Teachers’ unions insist that more cash is needed to reopen schools—for masks, updated ventilation systems, and other Covid-related adjustments. But most private schools have been operating safely already without the benefit of budget windfalls. As policy analyst Inez Stepman writes, only 5 percent of private schools across the country started all-virtual this fall, and they’ve done it with fewer resources: “Not only is average private school tuition substantially lower than average public school per-pupil funding (about $11,000 vs. public schools’ $14,000), they’ve received only a tiny fraction of the federal and state aid that has been available to public schools.” Money is not the issue; California spends far more per student than Florida, yet Florida is wide open, and California is not.
Parents of all political stripes have reached the end of their rope. Open Schools California and Reopen California Schools have thousands of members statewide. They have called for campuses to reopen, more transparency from school districts, and a seat at the table to discuss reopening plans. Philadelphia-area parents are so frustrated with remote learning that they’re running for office, suing, relocating, or retreating to private schools.
Public schools in 33 states have lost 500,000 students in a one-year period, according to an Associated Press-Chalkbeat analysis in December. Data released in February show that California K-12 public school enrollments have dropped by a record 155,000 students. Nationally, millions have withdrawn from public schools.
It’s no surprise that private schools are picking up the slack. A survey of 160 independent schools found that “121 are currently open full time, for face-to-face learning. The remaining 39 are on some sort of hybrid schedule.” Education Week disclosed in November that the number of homeschooled children nationwide has more than tripled, from 3 percent to 10 percent, and it may be even higher now.
Some parents with financial means have enrolled their children in private schools or formed pandemic pods, but most can’t take advantage of these options. The good news: legislatures across the country have begun taking steps to empower parents.
The Educational Freedom Institute reports that 29 states have active legislation devoted to funding students instead of school systems.

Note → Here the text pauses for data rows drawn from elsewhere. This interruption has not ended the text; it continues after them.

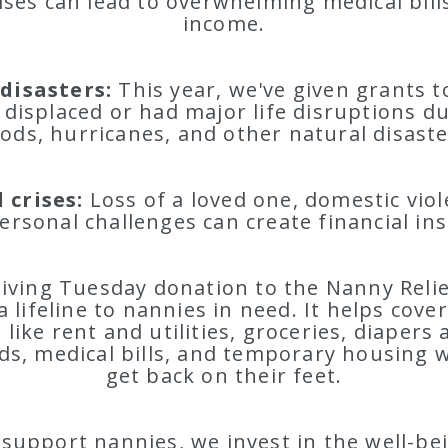
ises can lead to overwhelming medical bill
income.
disasters:
This year, we've given grants t
displaced or had major life disruptions due
oods, hurricanes, and other natural disaste
 crises:
Loss of a loved one, domestic vio
ersonal challenges can create financial inst
iving Tuesday donation to the Nanny Reli
a lifeline to nannies in need. It helps cover
like rent and utilities, groceries, diapers
ds, medical bills, and temporary housing w
get back on their feet.
upport nannies, we invest in the well-be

While red states with weaker teachers’ unions are over-represented on the list, blue states are present, too. Massachusetts, Oregon, Minnesota, Maryland, and Washington all have Educational Savings Account legislation in the hopper, and Connecticut lawmakers are considering a tax-credit scholarship proposal.

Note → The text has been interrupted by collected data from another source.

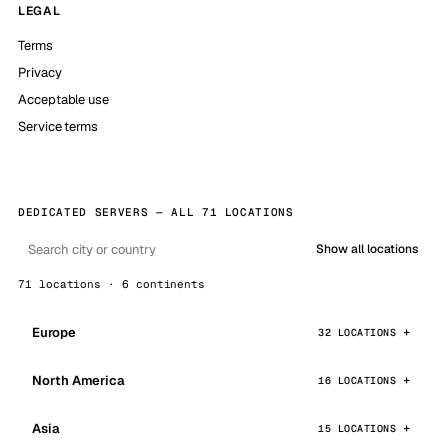
LEGAL
Terms
Privacy
Acceptable use
Service terms
DEDICATED SERVERS — ALL 71 LOCATIONS
Show all locations
71 locations · 6 continents
Europe
32 LOCATIONS
North America
16 LOCATIONS
Asia
15 LOCATIONS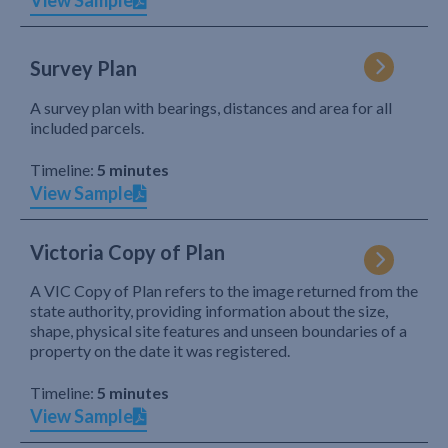
View Sample
Survey Plan
A survey plan with bearings, distances and area for all
included parcels.
Timeline:
5 minutes
View Sample
Victoria Copy of Plan
A VIC Copy of Plan refers to the image returned from the
state authority, providing information about the size,
shape, physical site features and unseen boundaries of a
property on the date it was registered.
Timeline:
5 minutes
View Sample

The teachers’ union faithful are attempting to stem the rising tide in favor of school choice. When the pandemic hit in March 2020, the Oregon Education Association successfully lobbied to make it illegal for families to switch to virtual charter schools. Here in California, the heavily union-funded state legislature passed Senate Bill 98 in late June. The trailer bill effectively put a moratorium on new charter school enrollments by capping per-student state funding to last year’s funding levels. Had the legislators not done that, charter school enrollments would undoubtedly be surging now.
In a recent survey, Beck Research reported across-the-board support for school-choice policies. Released in January, the Democratic polling outfit found that 65 percent of K-12 parents back school choice. African-Americans (74 percent) and Latinos (71 percent), groups that stand to gain the most from choice, are staunch supporters.
School choice is on the rise today because the teachers’ unions, along with their allies in legislatures and educational bureaucracies, have made a mess of things. Finally, however, some states are taking steps in the right direction. It’s about time.